What about the loss of farmland?
Those who read last week’s Talking Point will have noticed another downside. Isn’t Beijing fearful of losing too much farmland to urban development? And how does shifting millions of countryside folk into cities help stem China’s dwindling self-sufficiency in grains? Policymakers mandate that 120 million hectares of land be used for farming (to ensure food security). As of last year, that figure was perilously close to being breached.
Huang has a cunning retort. He claims his government has been a pioneer in balancing the needs of development with the stock of agricultural land.
In late 2008 a land exchange institute was established to trade ‘land tickets’. Not unlike the principle of trading carbon credits, the scheme compensates those villages that create additional farmland through smart civic planning. These credits can then be sold to property developers who want to build on farmland elsewhere in Chongqing city. So far Rmb1.9 billion ($278 million) has been raised in 11 auctions of credits, redistributing wealth to villages.
The idea behind the ‘land tickets’ is to allow real estate development with no net loss of agricultural productivity. Huang thinks the same principle can drive Chongqing’s urbanisation, as people are moved from lower density fields into higher density apartments. His statistics show that rural land efficiency is not that high, and that every person moving into the city frees up 170 square metres. Urbanisation will allow him to arbitrage this and increase the pool of land available for development.
Will it work?
The plan’s opponents say it lacks detail and can only be financed if a lot of the farmland is sold off to developers. Planners recognise that there is uncertainty. An anonymous local official told Caijing: “The consequences of the reform are unknown. If you have made everything clear, you bind yourself hand and foot. The key is whether to do it or not to do it. If it is necessary, we must do it.”
The ‘Jiulongpo incident’ is also being raised by the doubters. This was a district of Chongqing that tried to pioneer rural land reform in 2007. When the central government discovered that illegal factories were going up on farmland, the scheme was shut down.

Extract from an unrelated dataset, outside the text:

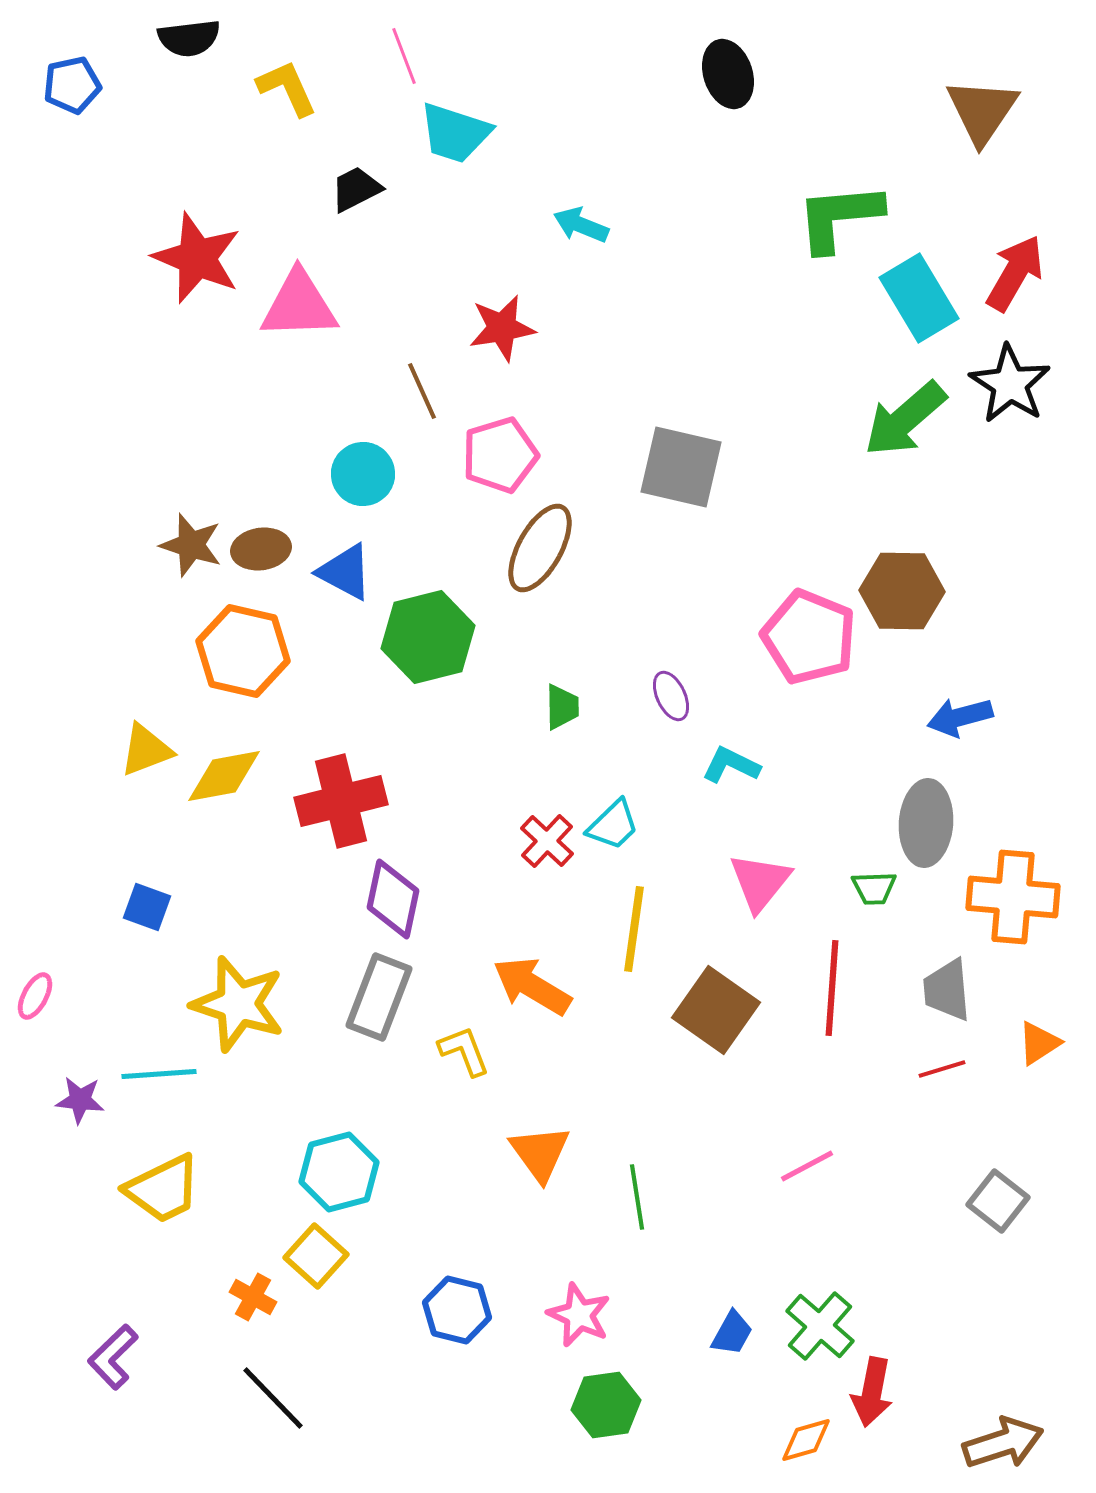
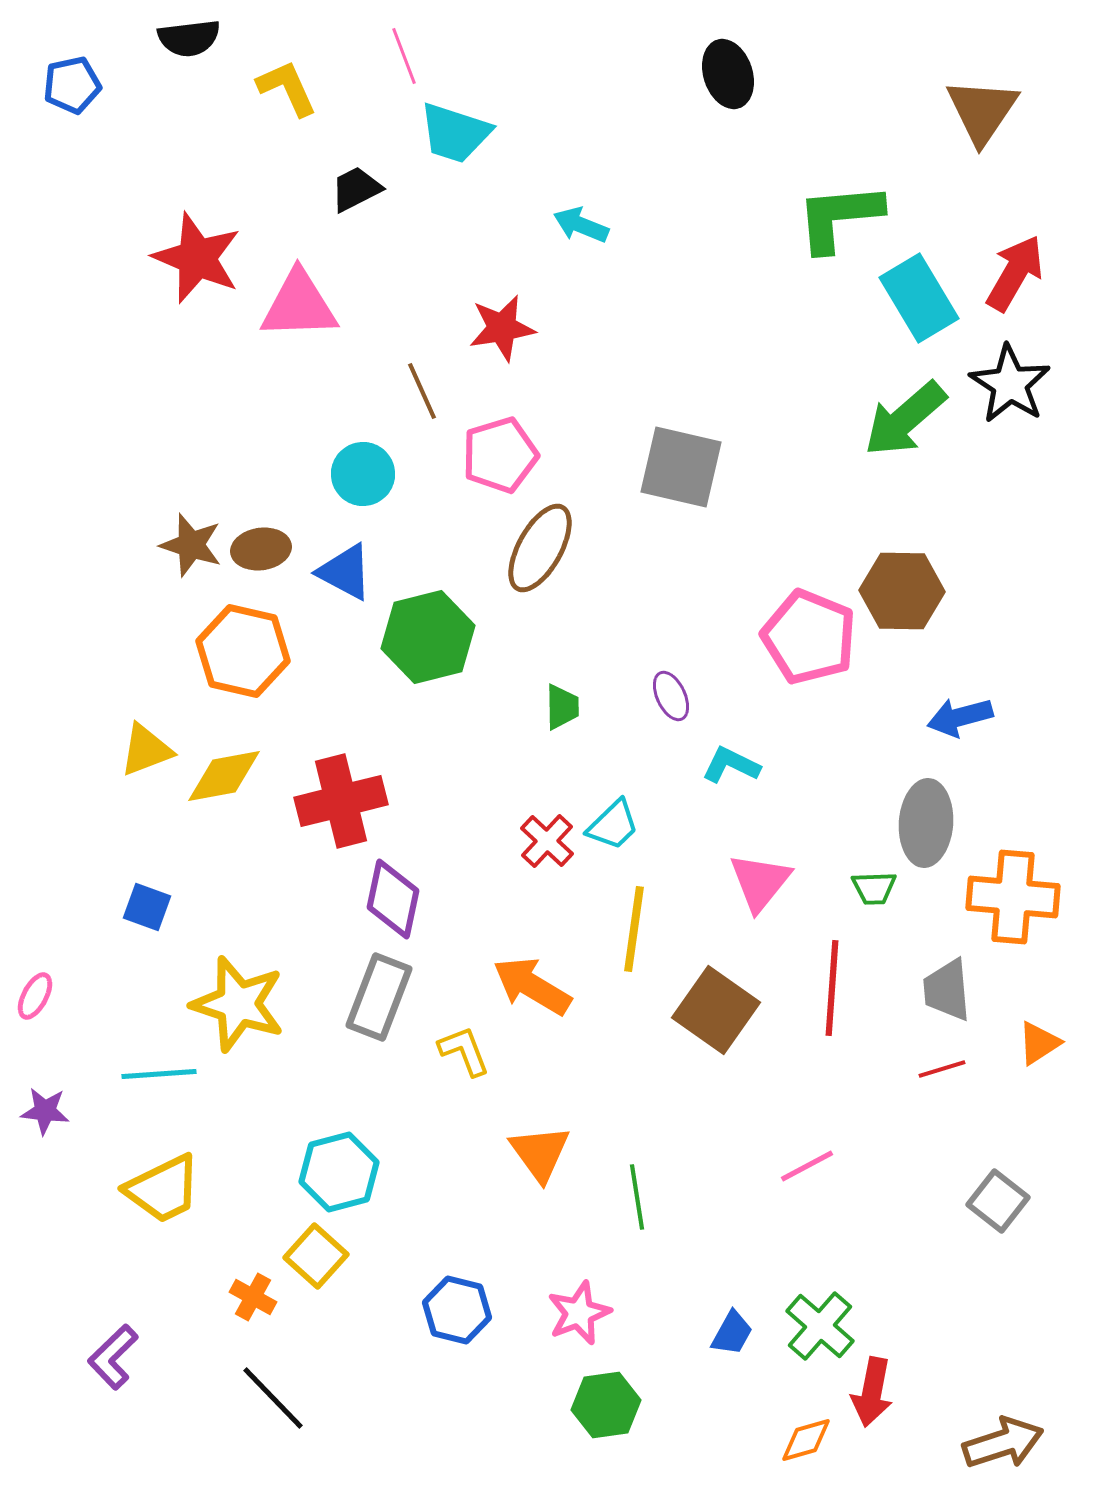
purple star at (80, 1100): moved 35 px left, 11 px down
pink star at (579, 1315): moved 2 px up; rotated 26 degrees clockwise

The area remains in limbo. As Professor Pu Yongjian of Chongqing University puts it, Jiulongpo is “beyond the legal framework”.
The truth is that local governments are only allowed to sell a set quota of farmland to developers each year. Beyond that, further sales aren’t supposed to happen. It is for this reason that the sheer magnitude of Chongqing’s urbanisation plan has many convinced that it will almost inevitably lead to dispute with Beijing. That would not be unique – we have written before about tensions between Beijing and the country’s local governments over land (see WiC53).
But the plan is politically risky?
More than most, yes. Perhaps that’s why Chongqing’s top official Bo Xilai has been notably silent on the topic. He’s left Huang to do all the talking. That might be smart politics. Analysts say that Bo has major political ambitions and hopes to be elected to the Politburo’s Standing Committee – the elite body that runs the country – in 2012. If Chongqing does upset Beijing by selling farmland to real estate developers, he may prefer to have Huang more associated with the project in the public’s eyes.